Figure 3:. Covalent coupling of heterologous HA antigens can largely eliminate subtype-bias.

(A) The number of peptides from each influenza subtype (H1, H3, and B) that can bind to MHC-II I-Ab with high-affinity was predicted using the immune epitope database (IEDB). Data was normalized for representation in a heatmap. Naïve, male C57BL/6 mice (5–6 weeks old, n = 15) were immunized with the indicated formulations. Serum was collected at day 14 after immunization to determine the anti-HA antibody titers by ELISA. The data was collected from two independent experiments. (B) Box plots show the anti-HA binding against full-length HAs in the indicated groups. Adjusted p-values were calculated using one-way ANOVA with Tukey’s test for pairwise comparisons. (C) Transwell supported organoids were generated using surgically resected human tonsil tissue. Organoids made from each donor were stimulated separately with the indicated formulations. (D) ELISA binding curves of the tonsil organoid culture supernatant with full-length HAs after the indicated stimulation for a representative donor. Each dot shows the absorbance signal (binding) at the indicated organoid culture dilution. (E) Box plots shows the activation of CD4⁺ Tfh cells (CD38⁺) after stimulation of the tonsil organoids with the indicated formulations (n = 10) (gating in Fig. S19). Adjusted p-values were calculated using one-way ANOVA with Dunnett’s test for pairwise comparisons. (F) The antibody response in tonsil organoids after coupled heterologous antigen stimulation, with or without Pitstop 2, an inhibitor of receptor-mediated endocytosis, was measured by ELISA (n = 6). Box plots display antibody binding to full-length HA. P-values were calculated using two-tailed Wilcoxon test. *p < 0.05, ***p < 0.001, ****p < 0.0001, and not significant (n.s.).

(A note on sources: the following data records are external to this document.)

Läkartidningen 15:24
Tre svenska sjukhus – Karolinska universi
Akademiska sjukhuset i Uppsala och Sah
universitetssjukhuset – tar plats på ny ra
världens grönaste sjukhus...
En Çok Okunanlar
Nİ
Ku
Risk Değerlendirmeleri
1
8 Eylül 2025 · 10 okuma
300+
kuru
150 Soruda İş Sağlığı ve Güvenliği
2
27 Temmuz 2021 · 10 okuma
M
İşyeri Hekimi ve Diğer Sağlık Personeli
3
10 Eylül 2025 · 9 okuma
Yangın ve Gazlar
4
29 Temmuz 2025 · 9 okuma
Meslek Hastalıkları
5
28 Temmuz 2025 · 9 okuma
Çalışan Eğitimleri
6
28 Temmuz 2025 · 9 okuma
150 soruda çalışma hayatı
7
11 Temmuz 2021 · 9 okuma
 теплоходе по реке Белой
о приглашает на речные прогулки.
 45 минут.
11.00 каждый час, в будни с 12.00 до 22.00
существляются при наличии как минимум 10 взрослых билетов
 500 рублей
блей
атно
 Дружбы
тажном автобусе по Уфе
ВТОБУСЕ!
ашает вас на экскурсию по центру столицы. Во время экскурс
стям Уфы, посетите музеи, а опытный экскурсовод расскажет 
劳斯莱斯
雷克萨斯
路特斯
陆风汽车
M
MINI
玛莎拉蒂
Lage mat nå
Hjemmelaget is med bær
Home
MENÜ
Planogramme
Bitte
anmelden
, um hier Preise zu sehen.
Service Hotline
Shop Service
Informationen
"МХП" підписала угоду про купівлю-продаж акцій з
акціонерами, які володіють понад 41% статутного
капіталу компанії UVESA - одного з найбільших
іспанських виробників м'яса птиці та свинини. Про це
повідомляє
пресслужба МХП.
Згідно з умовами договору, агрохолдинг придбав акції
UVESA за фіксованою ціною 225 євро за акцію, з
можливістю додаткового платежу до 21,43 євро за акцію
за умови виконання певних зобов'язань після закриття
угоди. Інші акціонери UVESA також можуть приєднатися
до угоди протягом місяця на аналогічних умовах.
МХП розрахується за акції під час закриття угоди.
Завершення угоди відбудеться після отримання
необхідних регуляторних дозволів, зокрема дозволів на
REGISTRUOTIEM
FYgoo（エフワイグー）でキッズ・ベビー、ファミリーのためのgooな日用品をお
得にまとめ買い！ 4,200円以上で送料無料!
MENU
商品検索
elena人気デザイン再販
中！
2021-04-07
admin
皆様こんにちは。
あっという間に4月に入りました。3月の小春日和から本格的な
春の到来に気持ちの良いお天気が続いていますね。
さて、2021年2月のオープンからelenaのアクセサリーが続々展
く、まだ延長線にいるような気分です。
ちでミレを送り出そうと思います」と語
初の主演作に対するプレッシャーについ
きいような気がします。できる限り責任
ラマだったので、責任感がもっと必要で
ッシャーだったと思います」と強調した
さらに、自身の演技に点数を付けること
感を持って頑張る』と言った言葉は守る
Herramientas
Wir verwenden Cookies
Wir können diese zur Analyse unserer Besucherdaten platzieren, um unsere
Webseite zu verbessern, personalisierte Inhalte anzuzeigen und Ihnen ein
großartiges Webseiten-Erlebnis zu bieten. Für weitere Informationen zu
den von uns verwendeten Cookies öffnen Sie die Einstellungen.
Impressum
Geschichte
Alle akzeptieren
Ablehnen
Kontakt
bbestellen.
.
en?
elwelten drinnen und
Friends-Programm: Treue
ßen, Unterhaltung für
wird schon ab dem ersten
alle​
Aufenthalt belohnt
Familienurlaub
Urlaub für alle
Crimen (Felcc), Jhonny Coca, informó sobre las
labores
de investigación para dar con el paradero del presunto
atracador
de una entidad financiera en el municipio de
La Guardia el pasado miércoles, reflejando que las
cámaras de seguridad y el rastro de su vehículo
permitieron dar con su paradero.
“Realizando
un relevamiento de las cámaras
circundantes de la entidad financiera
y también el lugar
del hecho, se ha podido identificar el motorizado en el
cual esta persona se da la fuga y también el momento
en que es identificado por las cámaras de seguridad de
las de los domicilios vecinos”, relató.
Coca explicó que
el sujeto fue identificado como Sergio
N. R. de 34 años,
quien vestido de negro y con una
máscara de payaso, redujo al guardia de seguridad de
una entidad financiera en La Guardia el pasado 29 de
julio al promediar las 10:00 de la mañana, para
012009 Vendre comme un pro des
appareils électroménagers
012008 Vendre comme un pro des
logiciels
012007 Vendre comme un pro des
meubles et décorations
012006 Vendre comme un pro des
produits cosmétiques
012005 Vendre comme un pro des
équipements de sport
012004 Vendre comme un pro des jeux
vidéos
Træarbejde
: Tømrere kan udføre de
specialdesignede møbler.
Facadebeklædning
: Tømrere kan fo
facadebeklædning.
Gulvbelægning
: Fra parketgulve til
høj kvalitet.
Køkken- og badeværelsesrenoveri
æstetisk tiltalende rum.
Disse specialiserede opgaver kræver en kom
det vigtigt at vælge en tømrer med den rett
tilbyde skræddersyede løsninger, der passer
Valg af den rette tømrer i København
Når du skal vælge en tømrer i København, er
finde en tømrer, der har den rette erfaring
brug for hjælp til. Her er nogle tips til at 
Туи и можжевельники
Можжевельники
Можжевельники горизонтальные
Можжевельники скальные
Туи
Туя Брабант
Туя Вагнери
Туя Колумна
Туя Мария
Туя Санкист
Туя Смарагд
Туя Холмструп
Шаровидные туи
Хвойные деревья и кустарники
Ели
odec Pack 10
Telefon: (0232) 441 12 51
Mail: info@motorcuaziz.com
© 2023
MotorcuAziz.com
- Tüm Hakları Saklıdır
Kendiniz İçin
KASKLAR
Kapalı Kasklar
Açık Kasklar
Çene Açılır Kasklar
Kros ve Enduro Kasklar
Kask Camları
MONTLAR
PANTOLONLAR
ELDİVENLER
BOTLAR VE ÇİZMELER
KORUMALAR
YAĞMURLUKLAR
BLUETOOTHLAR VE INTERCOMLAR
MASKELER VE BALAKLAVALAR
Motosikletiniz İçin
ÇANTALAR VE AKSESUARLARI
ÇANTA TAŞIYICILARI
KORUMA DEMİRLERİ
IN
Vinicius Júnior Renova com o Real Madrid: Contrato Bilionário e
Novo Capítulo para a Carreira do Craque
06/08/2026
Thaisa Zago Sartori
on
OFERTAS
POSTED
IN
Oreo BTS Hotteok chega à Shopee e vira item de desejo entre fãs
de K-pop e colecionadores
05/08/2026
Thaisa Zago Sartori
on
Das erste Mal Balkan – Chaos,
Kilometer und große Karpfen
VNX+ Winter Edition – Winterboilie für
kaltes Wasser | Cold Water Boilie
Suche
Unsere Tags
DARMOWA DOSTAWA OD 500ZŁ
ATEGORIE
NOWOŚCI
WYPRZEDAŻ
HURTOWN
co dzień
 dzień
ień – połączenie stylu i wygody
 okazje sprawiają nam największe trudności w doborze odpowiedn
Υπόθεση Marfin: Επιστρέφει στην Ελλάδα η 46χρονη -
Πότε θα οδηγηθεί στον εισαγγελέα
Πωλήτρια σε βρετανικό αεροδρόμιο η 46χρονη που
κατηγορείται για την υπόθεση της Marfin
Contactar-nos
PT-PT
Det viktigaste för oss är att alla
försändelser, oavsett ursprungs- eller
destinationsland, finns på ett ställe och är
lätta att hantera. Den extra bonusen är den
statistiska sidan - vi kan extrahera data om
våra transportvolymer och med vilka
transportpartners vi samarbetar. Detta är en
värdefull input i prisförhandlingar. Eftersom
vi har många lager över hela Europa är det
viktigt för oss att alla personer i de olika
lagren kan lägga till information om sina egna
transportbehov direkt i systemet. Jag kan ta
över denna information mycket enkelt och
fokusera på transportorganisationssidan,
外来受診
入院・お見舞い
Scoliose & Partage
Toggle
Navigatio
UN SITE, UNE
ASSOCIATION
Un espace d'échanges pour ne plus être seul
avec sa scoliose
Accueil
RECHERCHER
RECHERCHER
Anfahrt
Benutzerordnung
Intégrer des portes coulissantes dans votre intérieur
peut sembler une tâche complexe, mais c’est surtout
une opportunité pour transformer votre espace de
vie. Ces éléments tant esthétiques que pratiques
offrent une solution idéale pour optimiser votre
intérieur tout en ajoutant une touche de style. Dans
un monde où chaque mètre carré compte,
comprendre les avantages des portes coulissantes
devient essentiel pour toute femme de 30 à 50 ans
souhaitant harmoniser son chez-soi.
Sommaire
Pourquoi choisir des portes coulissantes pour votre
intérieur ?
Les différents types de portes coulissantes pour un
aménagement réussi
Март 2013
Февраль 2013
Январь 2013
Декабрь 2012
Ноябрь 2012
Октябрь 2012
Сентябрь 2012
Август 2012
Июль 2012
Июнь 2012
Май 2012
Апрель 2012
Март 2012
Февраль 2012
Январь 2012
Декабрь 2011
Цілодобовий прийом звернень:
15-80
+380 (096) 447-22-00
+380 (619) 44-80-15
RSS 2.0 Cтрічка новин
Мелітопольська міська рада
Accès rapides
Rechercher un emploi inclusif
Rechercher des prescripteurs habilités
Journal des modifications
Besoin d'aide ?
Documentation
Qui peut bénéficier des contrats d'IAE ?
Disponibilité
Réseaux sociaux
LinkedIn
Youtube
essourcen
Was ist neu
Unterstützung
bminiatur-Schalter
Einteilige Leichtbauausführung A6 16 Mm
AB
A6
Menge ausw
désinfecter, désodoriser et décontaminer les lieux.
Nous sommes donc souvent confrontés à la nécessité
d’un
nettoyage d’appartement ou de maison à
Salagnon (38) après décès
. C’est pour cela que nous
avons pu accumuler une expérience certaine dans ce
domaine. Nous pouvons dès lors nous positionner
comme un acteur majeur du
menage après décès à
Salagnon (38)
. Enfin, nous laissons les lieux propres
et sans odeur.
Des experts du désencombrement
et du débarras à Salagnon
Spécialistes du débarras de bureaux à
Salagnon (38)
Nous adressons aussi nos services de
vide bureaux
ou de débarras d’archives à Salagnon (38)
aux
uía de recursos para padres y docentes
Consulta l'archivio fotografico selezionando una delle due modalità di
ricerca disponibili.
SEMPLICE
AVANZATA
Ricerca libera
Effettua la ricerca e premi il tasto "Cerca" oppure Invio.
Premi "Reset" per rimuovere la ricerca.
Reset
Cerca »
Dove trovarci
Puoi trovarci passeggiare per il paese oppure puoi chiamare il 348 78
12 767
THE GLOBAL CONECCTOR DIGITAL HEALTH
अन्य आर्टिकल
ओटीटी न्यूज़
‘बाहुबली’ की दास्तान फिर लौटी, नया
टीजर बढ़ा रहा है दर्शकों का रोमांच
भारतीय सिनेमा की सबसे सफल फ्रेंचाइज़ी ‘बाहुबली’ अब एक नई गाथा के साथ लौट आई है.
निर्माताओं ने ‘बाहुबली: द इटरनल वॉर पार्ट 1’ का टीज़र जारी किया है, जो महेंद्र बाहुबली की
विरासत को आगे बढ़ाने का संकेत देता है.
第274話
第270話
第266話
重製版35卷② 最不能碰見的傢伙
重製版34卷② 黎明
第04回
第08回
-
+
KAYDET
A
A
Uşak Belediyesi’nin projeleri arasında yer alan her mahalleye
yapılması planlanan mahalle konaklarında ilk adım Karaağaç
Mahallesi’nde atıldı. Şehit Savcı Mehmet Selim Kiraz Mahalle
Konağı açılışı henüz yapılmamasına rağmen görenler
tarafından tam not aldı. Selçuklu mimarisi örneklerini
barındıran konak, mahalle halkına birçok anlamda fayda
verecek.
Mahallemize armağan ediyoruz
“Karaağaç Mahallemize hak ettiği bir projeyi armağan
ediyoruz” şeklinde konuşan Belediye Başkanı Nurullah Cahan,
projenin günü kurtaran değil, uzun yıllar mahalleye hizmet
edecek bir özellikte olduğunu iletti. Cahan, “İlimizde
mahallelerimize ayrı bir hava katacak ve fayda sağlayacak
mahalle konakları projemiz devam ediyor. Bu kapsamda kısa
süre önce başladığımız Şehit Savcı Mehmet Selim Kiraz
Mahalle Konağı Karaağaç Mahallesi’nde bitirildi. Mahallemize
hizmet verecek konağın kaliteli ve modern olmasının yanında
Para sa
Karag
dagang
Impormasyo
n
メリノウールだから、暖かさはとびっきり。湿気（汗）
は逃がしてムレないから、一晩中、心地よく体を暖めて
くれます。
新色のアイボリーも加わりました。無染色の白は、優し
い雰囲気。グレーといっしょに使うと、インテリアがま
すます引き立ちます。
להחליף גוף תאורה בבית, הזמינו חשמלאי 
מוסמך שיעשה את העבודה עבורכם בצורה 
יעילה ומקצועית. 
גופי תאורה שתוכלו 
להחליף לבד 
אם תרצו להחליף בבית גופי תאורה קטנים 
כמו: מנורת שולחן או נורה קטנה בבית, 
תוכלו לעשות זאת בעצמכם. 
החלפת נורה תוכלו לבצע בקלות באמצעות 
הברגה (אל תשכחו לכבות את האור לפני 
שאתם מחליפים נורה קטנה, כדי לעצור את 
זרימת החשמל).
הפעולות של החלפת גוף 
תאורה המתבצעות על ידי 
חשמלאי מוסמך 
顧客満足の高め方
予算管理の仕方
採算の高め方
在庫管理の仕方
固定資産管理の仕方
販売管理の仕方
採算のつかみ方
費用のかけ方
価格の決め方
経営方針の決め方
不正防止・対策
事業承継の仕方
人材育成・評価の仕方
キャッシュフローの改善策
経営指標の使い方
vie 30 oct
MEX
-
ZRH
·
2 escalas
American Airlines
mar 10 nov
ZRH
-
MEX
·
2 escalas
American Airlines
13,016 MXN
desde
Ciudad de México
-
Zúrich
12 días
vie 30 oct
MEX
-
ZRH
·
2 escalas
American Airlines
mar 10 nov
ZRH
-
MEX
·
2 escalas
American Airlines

Figure 4:. Antibody responses to avian influenza HA can be boosted by borrowing CD4⁺ T cell help.

(A) Transwell supported organoids were generated using surgically resected human tonsil tissue. Organoids made from each donor were stimulated separately with the indicated formulations. (B) ELISA binding curves of the tonsil organoid culture supernatant with H5 HA after the indicated stimulations for a representative donor. (C) Box plots show the binding to H5 HA after the indicated stimulations across all donors (n = 8). Adjusted p-values were calculated using one-way ANOVA with Dunn’s test for multiple comparisons. (D) The frequency of H5 HA⁺ and H1 HA⁺ specific non-naïve B cells in the tonsil organoids was determined using spheromer probes (gating in Fig. S21). Box plots show the frequency of strain-specific (H5 HA⁺) and cross-reactive (H5 and H1 HA⁺) B cells after the indicated stimulations (n = 5). Not determined (n.d.). Adjusted p-values were determined using one-way ANOVA with Dunn’s test for multiple comparisons. *p < 0.05, ***p < 0.001, and not significant (n.s.).